Stefano ha spiegato che ogni gara ha sua anima e che molto dipende dalla sua preparazione: dove andiamo ad arbitrare, in quali strutture, le squadre e la loro posizione in classifica del momento, la distanza geografica delle due società contendenti, le condizioni ambientali particolari, lo studio delle formazioni infatti sono alcuni elementi fondamentali da cui passa la preparazione della designazione. All’arrivo negli spogliatoi un elemento che ci aiuta a leggere la gara prima che essa inizi è il silenzio o il rumore che viene dallo spogliatoio delle squadre poiché il loro comportamento ci dirà molto sul loro approccio alla gara stessa. Una volta fischiato l’inizio, fondamentale è “sintonizzarsi” con il ritmo della gara ovvero con il numero e la qualità degli interventi tecnici, dettati dall’atteggiamento tattico delle due squadre, adottando un equilibrio tecnico ovvero la scelta di un metro che dovrà essere equo da ambo le parti. È sottile la linea tra il “rovinare” e mantenere la gara da parte di un arbitro proprio attraverso il metro tecnico in quanto prendere le decisioni giuste al momento giusto, oppure no, evita di o induce a creare nervosismo nei calciatori e nell’ambiente. Fondamentale capire i momenti cruciali della gara: una buona lettura della gara non può prescindere dalla gestione dei calciatori (e delle proteste di chi tra loro non sempre accetta le decisioni), dalla gestione delle panchine e degli allenatori che spesso alzano il tono della gara (non andando mai nella loro area tecnica e allontanandoli quando è certo l’effetto che l’allontanamento stesso sortirà), dalla gestione del ritmo (la gara è fatta di sotto-gare con ognuna una gestione tecnica e disciplinare diversa dalle altre in base al momento), ed in ultimo dalla gestione dell’episodio (strettamente legata alla preparazione dell’evento). Per quanto concerne la gestione dell’episodio, ad esempio in serie A come ci ha spiegato Stefano, una delle cose fondamentali è la divisione del terreno di gioco in zone tra i componenti della sestina arbitrale e compiti relativi.

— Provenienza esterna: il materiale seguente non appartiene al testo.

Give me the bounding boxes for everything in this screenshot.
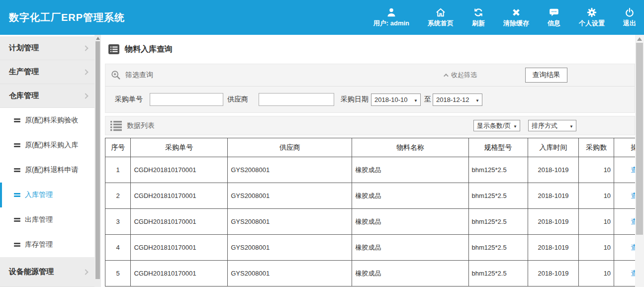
table-cell: 2018-1019	[528, 261, 579, 287]
dropdown-arrow-icon	[475, 96, 479, 103]
supplier-label: 供应商	[227, 95, 248, 104]
collapse-filter-toggle[interactable]: 收起筛选	[444, 71, 477, 80]
sidebar-group-plan-management[interactable]: 计划管理	[0, 36, 94, 60]
sidebar-item-raw-material-purchase-inbound[interactable]: 原(配)料采购入库	[0, 133, 94, 158]
nav-item-settings[interactable]: 个人设置	[579, 7, 605, 28]
page-size-value: 显示条数/页	[477, 121, 511, 130]
table-cell: 10	[579, 235, 614, 261]
zoom-search-icon	[110, 70, 121, 81]
home-icon	[435, 7, 446, 18]
supplier-input[interactable]	[259, 93, 334, 106]
menu-bars-icon	[14, 193, 20, 197]
scroll-up-icon[interactable]	[96, 37, 100, 40]
nav-item-clear-cache[interactable]: 清除缓存	[503, 7, 529, 28]
layout: 计划管理生产管理仓库管理原(配)料采购验收原(配)料采购入库原(配)料退料申请入…	[0, 35, 644, 287]
table-cell: 5	[105, 261, 131, 287]
date-from-select[interactable]: 2018-10-10	[371, 94, 421, 106]
chevron-right-icon	[83, 69, 88, 75]
table-cell: 橡胶成品	[352, 235, 468, 261]
dropdown-arrow-icon	[414, 96, 418, 103]
sidebar-item-outbound-management[interactable]: 出库管理	[0, 207, 94, 232]
page-title: 物料入库查询	[125, 44, 173, 55]
menu-bars-icon	[14, 218, 20, 222]
purchase-no-label: 采购单号	[115, 95, 143, 104]
table-cell: 橡胶成品	[352, 157, 468, 183]
sidebar-item-label: 原(配)料退料申请	[25, 166, 78, 175]
sidebar-group-warehouse-management[interactable]: 仓库管理	[0, 84, 94, 108]
table-cell: CGDH201810170001	[131, 209, 228, 235]
sidebar-item-inbound-management[interactable]: 入库管理	[0, 183, 94, 207]
sidebar-scrollbar-thumb[interactable]	[95, 41, 100, 279]
chevron-right-icon	[83, 93, 88, 98]
table-cell: CGDH201810170001	[131, 235, 228, 261]
table-cell: bhm125*2.5	[468, 157, 528, 183]
table-cell: bhm125*2.5	[468, 235, 528, 261]
table-cell: 10	[579, 209, 614, 235]
sidebar-item-label: 库存管理	[25, 240, 53, 249]
sidebar-item-label: 入库管理	[25, 191, 53, 199]
table-cell: 2018-1019	[528, 235, 579, 261]
table-row: 2CGDH201810170001GYS2008001橡胶成品bhm125*2.…	[105, 183, 644, 209]
nav-item-logout[interactable]: 退出	[623, 7, 636, 28]
main-scrollbar[interactable]	[635, 35, 644, 287]
chevron-right-icon	[83, 269, 88, 275]
nav-item-messages[interactable]: 信息	[548, 7, 560, 28]
filter-fields: 采购单号 供应商 采购日期 2018-10-10 至 2018-12-12	[105, 87, 635, 112]
app-title: 数字化工厂ERP管理系统	[9, 11, 125, 24]
data-list-icon	[110, 120, 122, 131]
table-cell: 1	[105, 157, 131, 183]
table-cell: 2018-1019	[528, 183, 579, 209]
table-row: 1CGDH201810170001GYS2008001橡胶成品bhm125*2.…	[105, 157, 644, 183]
gear-icon	[586, 7, 597, 18]
column-header: 规格型号	[468, 138, 528, 157]
date-to-select[interactable]: 2018-12-12	[433, 94, 482, 106]
table-cell: 2018-1019	[528, 209, 579, 235]
table-cell: GYS2008001	[228, 209, 352, 235]
purchase-no-input[interactable]	[150, 93, 223, 106]
nav-item-label: 清除缓存	[503, 19, 529, 28]
page-header: 物料入库查询	[101, 35, 644, 64]
collapse-filter-label: 收起筛选	[451, 71, 477, 80]
sidebar-item-raw-material-return-request[interactable]: 原(配)料退料申请	[0, 158, 94, 183]
sidebar-item-raw-material-purchase-acceptance[interactable]: 原(配)料采购验收	[0, 108, 94, 133]
table-cell: 2	[105, 183, 131, 209]
sidebar-group-label: 设备能源管理	[9, 267, 54, 277]
app-header: 数字化工厂ERP管理系统 用户: admin系统首页刷新清除缓存信息个人设置退出	[0, 0, 644, 35]
nav-item-user[interactable]: 用户: admin	[373, 7, 409, 28]
date-to-value: 2018-12-12	[436, 96, 469, 103]
nav-item-label: 用户: admin	[373, 19, 409, 28]
table-cell: CGDH201810170001	[131, 183, 228, 209]
power-icon	[624, 7, 635, 18]
table-cell: CGDH201810170001	[131, 261, 228, 287]
nav-item-label: 退出	[623, 19, 636, 28]
nav-item-refresh[interactable]: 刷新	[472, 7, 485, 28]
data-list-header: 数据列表 显示条数/页 排序方式	[105, 116, 635, 135]
dropdown-arrow-icon	[569, 122, 573, 129]
sidebar-item-label: 原(配)料采购入库	[25, 141, 78, 150]
nav-item-home[interactable]: 系统首页	[428, 7, 454, 28]
main-scrollbar-thumb[interactable]	[636, 43, 643, 235]
table-cell: 10	[579, 157, 614, 183]
scroll-up-icon[interactable]	[637, 37, 642, 41]
sidebar-items: 计划管理生产管理仓库管理原(配)料采购验收原(配)料采购入库原(配)料退料申请入…	[0, 36, 94, 287]
table-cell: 10	[579, 261, 614, 287]
date-to-joiner: 至	[424, 95, 431, 104]
sidebar-group-equipment-energy-management[interactable]: 设备能源管理	[0, 257, 94, 287]
chevron-up-icon	[444, 73, 449, 78]
sidebar-group-production-management[interactable]: 生产管理	[0, 60, 94, 84]
table-cell: 10	[579, 183, 614, 209]
query-result-button[interactable]: 查询结果	[525, 68, 567, 83]
page-size-select[interactable]: 显示条数/页	[473, 120, 520, 131]
sidebar-item-inventory-management[interactable]: 库存管理	[0, 232, 94, 257]
user-icon	[386, 7, 397, 18]
filter-panel: 筛选查询 收起筛选 查询结果 采购单号 供应商 采购日期 2018-10-10 …	[105, 64, 635, 113]
table-row: 4CGDH201810170001GYS2008001橡胶成品bhm125*2.…	[105, 235, 644, 261]
column-header: 采购数	[579, 138, 614, 157]
sort-select[interactable]: 排序方式	[528, 120, 576, 131]
menu-bars-icon	[14, 243, 20, 247]
column-header: 入库时间	[528, 138, 579, 157]
column-header: 采购单号	[131, 138, 228, 157]
sidebar-scrollbar[interactable]	[94, 35, 101, 287]
chevron-right-icon	[83, 45, 88, 51]
table-cell: GYS2008001	[228, 235, 352, 261]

Alcuni tra i consigli alla platea Stefano li ha dedicati agli assistenti: per Stefano gli assistenti devono collaborare ma non aiutare, ovvero non dire tutto ciò che si è visto in un determinato momento bensì intervenire quando l’arbitro ha bisogno perché egli non ha potuto controllare una zona del terreno di gioco; la differenza tra un assistente ed un assistente bravo la fa saper collaborare con l’arbitro nel momento in cui lui ha bisogno. Stefano ha spiegato che in serie A laddove esistono gli auricolari l’evento si prepara anche durante la gara attraverso direttive che vengono dall’arbitro che assegna ad esempio le coppie di calciatori da controllare ad assistente e addizionale, ma ciò si può applicare anche in altri contesti privi di auricolari poiché è intuibile qual è il difensore che si stacca e va in attacco e dove è facile intuire che farà fallo, oppure se una difesa durante un calcio piazzato si difenderà a zona o a uomo e quindi se il fallo relativamente sarà alla fine o all’inizio dell’azione, se il fallo sarà una trattenuta o un fallo di mano essendoci più o meno spazio tra attaccante e difendente, alcuni elementi utili a leggere la gara e l’episodio.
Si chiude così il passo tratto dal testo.